Le shadow banking par nature est difficile à cerner. Il concerne cependant pour l’essentiel les Fonds Communes de Titrisation (FCT). Pour bien comprendre le shadow banking, il est impératif de savoir ce qui le nourrit : la titrisation. Elle est une technique financière permettant à un établissement bancaire de vendre des crédits à une entité créée pour l’occasion, le FCT, laquelle émettra des titres qui seront souscrits par des investisseurs généralement institutionnels, comme les compagnies d’assurance. Les souscriptions versées au FCT lui permettent ainsi de payer les crédits cédés par la banque, cette dernière récupérant donc des liquidités. Autrement dit, l’établissement bancaire octroie le crédit à son client et le FCT en devient finalement le prêteur. L’intérêt de ce montage pour la banque est de lui permettre de produire du crédit tout en disposant très vite des liquidités représentatives de cette production, sans attendre plusieurs années avant que les clients aient remboursé l’argent emprunté. En outre, en cédant ses créances, la banque transfère le risque de crédit vers le FCT et se trouve dès lors moins contrainte en termes d’exigences de fonds propres imposées par les règles en vigueur.
La titrisation était à l’origine une technique parmi d’autres à disposition du secteur bancaire pour l’optimisation des activités. Mais avec l’accroissement des normes prudentielles, elle s’est intensifiée, jusqu’à générer un nouveau modèle de financement de l’économie. La titrisation a dépassé sa condition d’accessoire financier à la gestion d’un stock de prêts, pour devenir une phase à part entière du process de production des crédits. En octroyant un prêt, l’établissement bancaire sait déjà qu’il sera logé dans un fonds dédié pour le recevoir. Les FCT ne sont plus seulement une possibilité de placement de l’épargne et un procédé de mutualisation des risques de crédit pour les établissements bancaires. Ils participent indirectement à la création monétaire des banques, donc impactent plus sensiblement l’économie en constituant un circuit parallèle de financement.
Le shadow banking en soi n’est pas un problème.
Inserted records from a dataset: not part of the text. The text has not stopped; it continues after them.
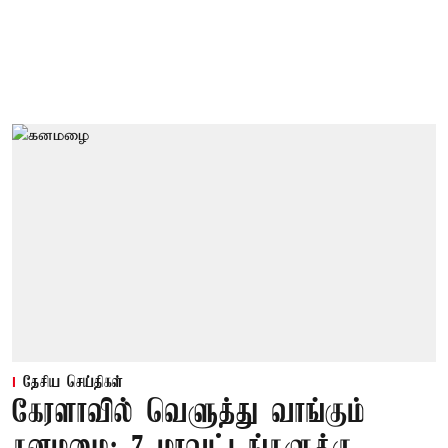
தேசிய செய்திகள்
கேரளாவில் வெளுத்து வாங்கும்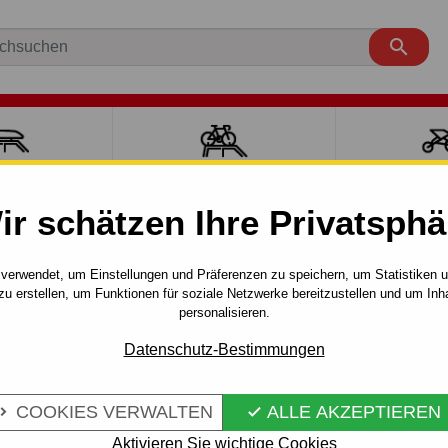

ÄCKTRÄGER
FAHRRADTRÄGER
SPORT MI
ir schätzen Ihre Privatsphä
PHIA
4 tür.
1999 - 2001
g (FB) - automat–AHK abnehmbar - von 1998 bis 2001/04
verwendet, um Einstellungen und Präferenzen zu speichern, um Statistiken 
zu erstellen, um Funktionen für soziale Netzwerke bereitzustellen und um Inh
personalisieren.
FÜR KIA
Artikel-Nr.:
T 06 Au
Datenschutz-Bestimmungen
 - AUTOMAT–
Anhängerkupplung - automat–
SEPHIA, Automodell: 4-türig 
 1998 BIS
COOKIES VERWALTEN
ALLE AKZEPTIEREN


Mehr Infos
Aktivieren Sie wichtige Cookies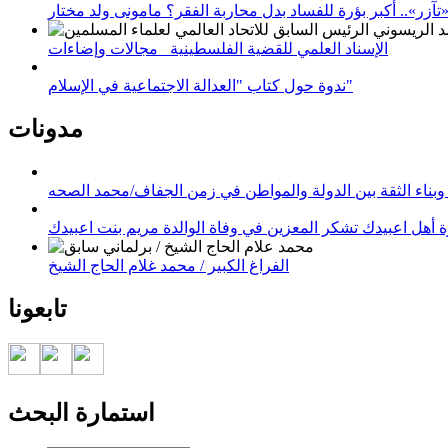
زر».. أكبر بؤرة للفساد بدل محاربة الفقر؟ مامونى ولد مختار
الإسناد العلمي للقضية الفلسطينية_ مجالات وإضاءات
ندوة حول كتاب "العدالة الاجتماعية في الإسلام"
مدونات
وبناء الثقة بين الدولة والمواطن في زمن الجفاف/محمد الصحه
 أهل اعبيدك تشكر المعزين في وفاة الوالدة مريم بنت اعبيدك
الفراغ الكبير / محمد غلام الحاج الشيخ
تابعونا
استمارة البحث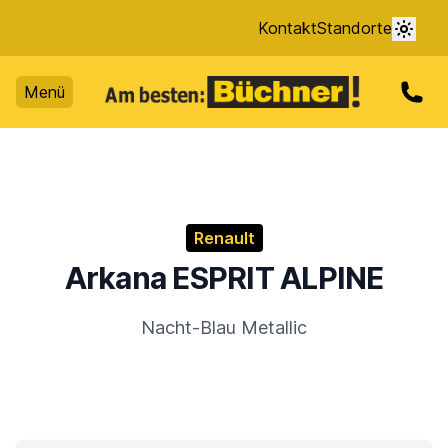
Kontakt
Standorte
Menü
Renault
Arkana ESPRIT ALPINE
Nacht-Blau Metallic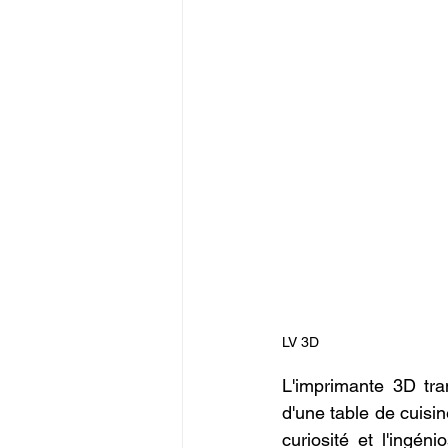
LV 3D
L'imprimante 3D tra
d'une table de cuisin
curiosité et l'ingén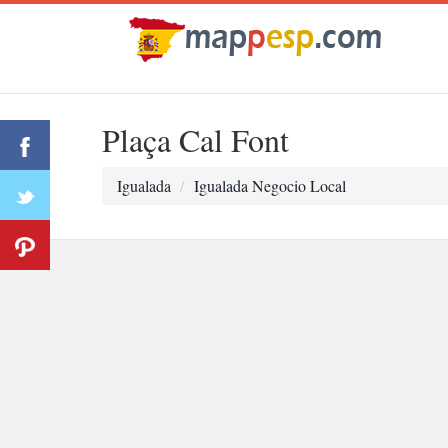
Plaça Cal Font
Igualada
Igualada Negocio Local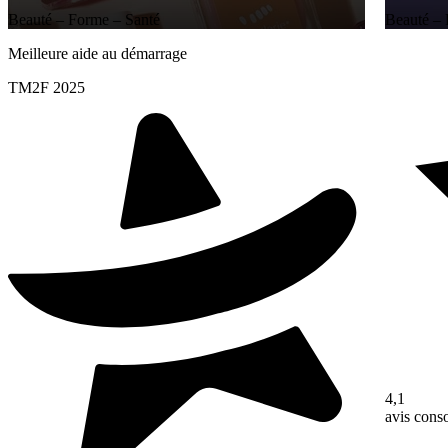
Beauté – Forme – Santé
Beauté – 
Meilleure aide au démarrage
TM2F 2025
4,1
avis con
C’est la façon dont il est traité réglementairement qui pose question. Car en effet, les FCT ne sont pas soumis aux obligations prudentielles des établissements bancaires bien qu’ils se soient transformés en quasi-banque. Rappelons que les contraintes de fonds propres appliquées aux entreprises bancaires sont avant tout destinées à la protection des épargnants car ce sont leurs dépôts qui servent à financer la production de crédits. Mais si ces derniers se retrouvent comptabilisés au bilan d’une entité appartenant au shadow banking, les épargnants perdent en quelque sorte leur protection. Le risque de crédit produit avec leur épargne échappera, avec la titrisation, à l’obligation pour la banque qui l’a généré de détenir un niveau minimal de fonds propres faisant office d’une certaine garantie en cas de perte.
Eu égard les sommes en jeu et compte tenu que la titrisation entraîne dorénavant plus de dispersion des risques que leur mutualisation, il est urgent que la chaîne réglementaire aille jusqu’au bout de tous les processus de financement de l’économie, en intégrant le shadow banking. Les règles existent aussi pour lever les voiles.